In 1978, California voters enacted Proposition 13, providing (among other things) a new system governing the taxation of California real property. Prior to Proposition 13, real property values were reassessed annually, and the tax rate was applied to this fair market value to determine the property tax due. Proposition 13 mandated that real properties be taxed at 1% of their factored or adjusted base year value.[1] The base year value of a property equals its fair market value as of the 1975-1976 tax year, or at the time of a subsequent change of ownership or new construction. Factored or adjusted base year value is the property’s base year value increased for inflation, but only up to 2% per year.[2]

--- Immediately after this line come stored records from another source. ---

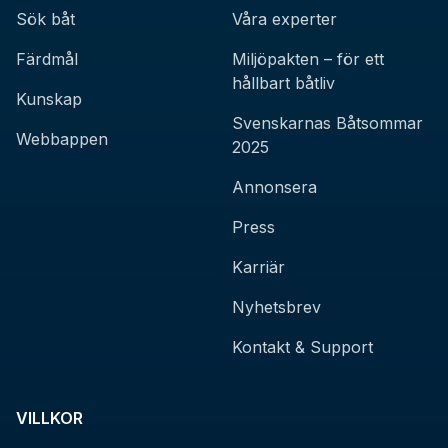
Sök båt
Våra experter
Färdmål
Miljöpakten – för ett
hållbart båtliv
Kunskap
Svenskarnas Båtsommar
Webbappen
2025
Annonsera
Press
Karriär
Nyhetsbrev
Kontakt & Support
VILLKOR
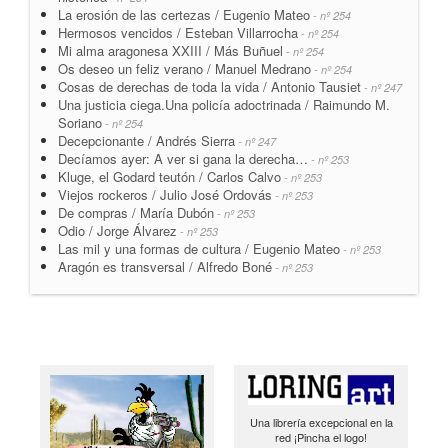
La erosión de las certezas / Eugenio Mateo
- nº 254
Hermosos vencidos / Esteban Villarrocha
- nº 254
Mi alma aragonesa XXIII / Más Buñuel
- nº 254
Os deseo un feliz verano / Manuel Medrano
- nº 254
Cosas de derechas de toda la vida / Antonio Tausiet
- nº 247
Una justicia ciega.Una policía adoctrinada / Raimundo M.
Soriano
- nº 254
Decepcionante / Andrés Sierra
- nº 247
Decíamos ayer: A ver si gana la derecha…
- nº 253
Kluge, el Godard teutón / Carlos Calvo
- nº 253
Viejos rockeros / Julio José Ordovás
- nº 253
De compras / María Dubón
- nº 253
Odio / Jorge Álvarez
- nº 253
Las mil y una formas de cultura / Eugenio Mateo
- nº 253
Aragón es transversal / Alfredo Boné
- nº 253
Una librería excepcional en la
red ¡Pincha el logo!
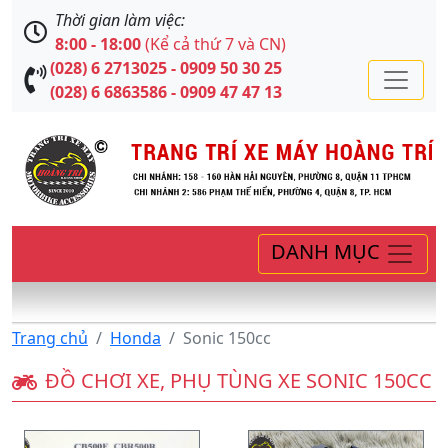
Thời gian làm việc:
8:00 - 18:00
(Kể cả thứ 7 và CN)
(028) 6 2713025 - 0909 50 30 25
(028) 6 6863586 - 0909 47 47 13
DANH MỤC
Trang chủ
Honda
Sonic 150cc
ĐỒ CHƠI XE, PHỤ TÙNG XE SONIC 150CC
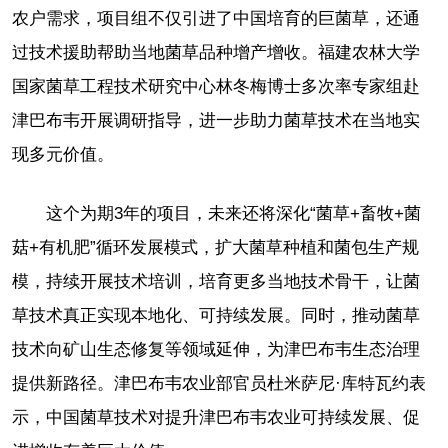
农户需求，项目组不仅引进了中国培育的巨菌草，还通
过技术援助帮助当地菌草品种增产增收。福建农林大学
国家菌草工程技术研究中心林冬梅博士多次率专家组赴
津巴布韦开展调研指导，进一步助力菌草技术在当地实
现多元价值。
这个为期3年的项目，未来还将深化“菌草+畜牧+菌
菇+有机肥”循环发展模式，扩大菌草种植和菌包生产规
模，持续开展技术培训，培育更多当地技术骨干，让菌
草技术真正实现本地化、可持续发展。同时，推动菌草
技术向矿山生态修复等领域延伸，为津巴布韦生态治理
提供新路径。津巴布韦农业部官员杜米萨尼·库特瓦约表
示，中国菌草技术对提升津巴布韦农业可持续发展、促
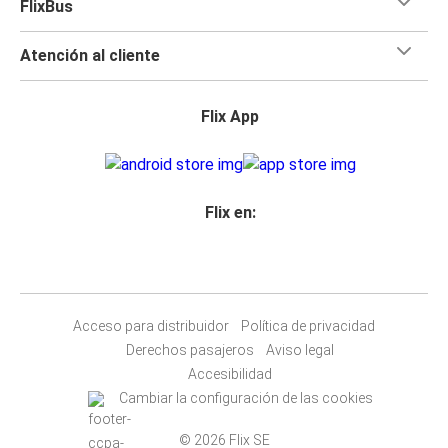
FlixBus
Atención al cliente
Flix App
Flix en:
Acceso para distribuidor
Política de privacidad
Derechos pasajeros
Aviso legal
Accesibilidad
Cambiar la configuración de las cookies
© 2026 Flix SE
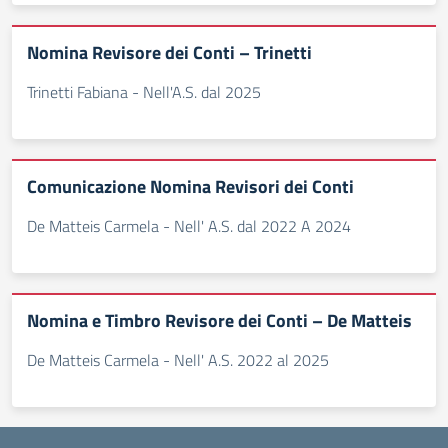
Nomina Revisore dei Conti – Trinetti
Trinetti Fabiana - Nell'A.S. dal 2025
Comunicazione Nomina Revisori dei Conti
De Matteis Carmela - Nell' A.S. dal 2022 A 2024
Nomina e Timbro Revisore dei Conti – De Matteis
De Matteis Carmela - Nell' A.S. 2022 al 2025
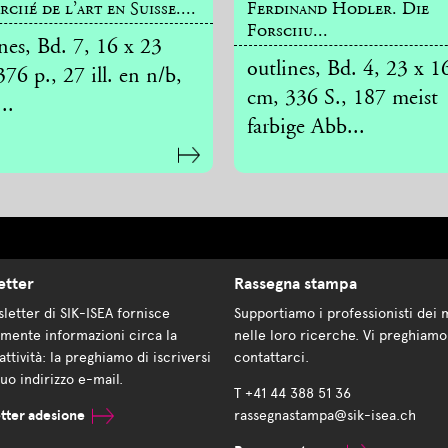
rché de l’art en Suisse....
Ferdinand Hodler. Die
Forschu...
nes, Bd. 7, 16 x 23
outlines, Bd. 4, 23 x 1
76 p., 27 ill. en n/b,
cm, 336 S., 187 meist
..
farbige Abb...
etter
Rassegna stampa
letter di SIK-ISEA fornisce
Supportiamo i professionisti dei 
mente informazioni circa la
nelle loro ricerche. Vi preghiamo
attività: la preghiamo di iscriversi
contattarci.
suo indirizzo e-mail.
T +41 44 388 51 36
tter adesione
rassegnastampa@sik-isea.ch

Under the original law, property was reassessed when it was inherited by children. Given the steep increase in California real property values, children were often unable to afford to pay the property tax on the fair market value of family homes. To combat this, voters passed Proposition 58 in 1986, which established the “parent-child exclusion” from reassessment for certain real properties transferred between parents and their children. The exclusion from reassessment applied (and continues to apply before February 16, 2021) only to the extent that certain claim procedures are followed and one of the following requirements is met:

  • The transferred property is the principal residence of the transferring parent (this exclusion is unlimited as to value)[3]; or
  • If the transferred property is not the principal residence of the transferring parent, then only when the transferring parent has excluded cumulatively no more than $1,000,000 worth of factored base year value (assessed value) of non-principal-residence real property.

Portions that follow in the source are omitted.